-- Opening Marker --

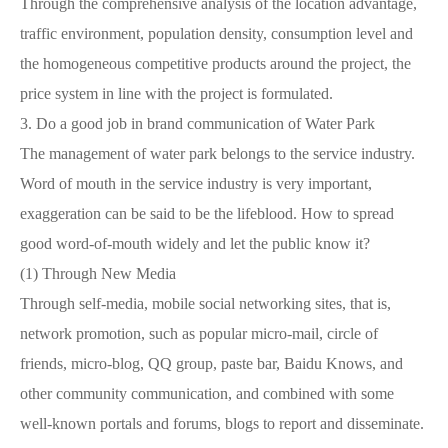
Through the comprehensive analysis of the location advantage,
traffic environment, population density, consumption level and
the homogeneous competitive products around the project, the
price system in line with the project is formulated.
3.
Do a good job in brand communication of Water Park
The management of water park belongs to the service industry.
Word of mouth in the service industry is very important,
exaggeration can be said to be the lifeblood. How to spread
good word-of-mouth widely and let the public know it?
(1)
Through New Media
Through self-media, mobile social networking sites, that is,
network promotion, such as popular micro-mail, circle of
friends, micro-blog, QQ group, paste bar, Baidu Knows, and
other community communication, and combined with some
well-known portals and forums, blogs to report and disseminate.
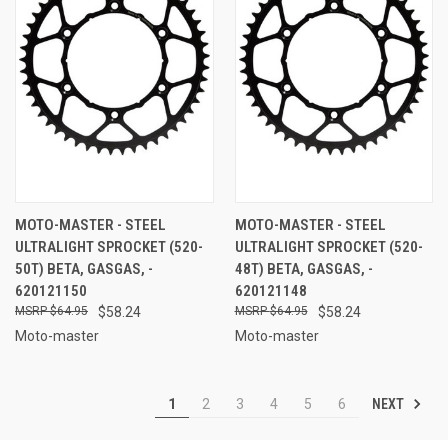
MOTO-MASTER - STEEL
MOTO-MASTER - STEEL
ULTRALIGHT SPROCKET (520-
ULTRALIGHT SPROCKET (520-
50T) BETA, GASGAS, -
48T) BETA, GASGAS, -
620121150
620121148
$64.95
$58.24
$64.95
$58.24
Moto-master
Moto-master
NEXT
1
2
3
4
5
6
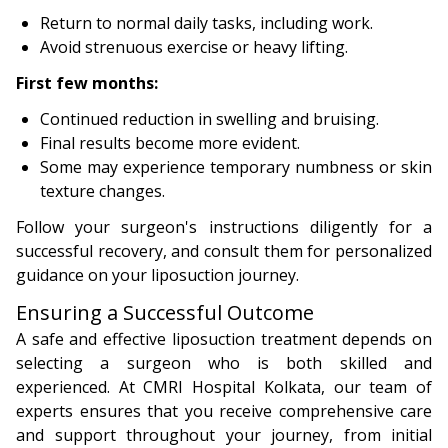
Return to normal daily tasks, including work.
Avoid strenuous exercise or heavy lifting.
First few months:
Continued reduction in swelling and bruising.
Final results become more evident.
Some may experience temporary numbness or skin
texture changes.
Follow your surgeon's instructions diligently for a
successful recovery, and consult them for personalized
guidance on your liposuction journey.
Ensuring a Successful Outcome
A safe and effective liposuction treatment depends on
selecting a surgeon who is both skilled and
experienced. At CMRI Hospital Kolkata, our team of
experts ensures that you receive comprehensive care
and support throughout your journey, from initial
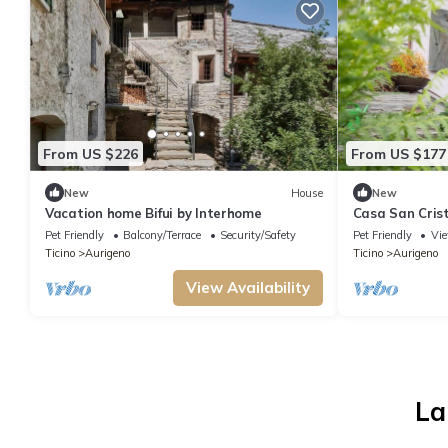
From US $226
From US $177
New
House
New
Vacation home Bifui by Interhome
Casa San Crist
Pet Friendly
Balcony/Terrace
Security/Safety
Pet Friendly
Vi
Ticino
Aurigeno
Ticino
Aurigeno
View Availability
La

-- Closing Marker --

AIM OF THE TASK - What do the lines above say from the one containing "Some may experience" down to the one containing "experienced. At CMRI"? Return them exactly, both end lines included, and only them.

OUTPUT OF THE TASK -
Some may experience temporary numbness or skin
texture changes.
Follow your surgeon's instructions diligently for a
successful recovery, and consult them for personalized
guidance on your liposuction journey.
Ensuring a Successful Outcome
A safe and effective liposuction treatment depends on
selecting a surgeon who is both skilled and
experienced. At CMRI Hospital Kolkata, our team of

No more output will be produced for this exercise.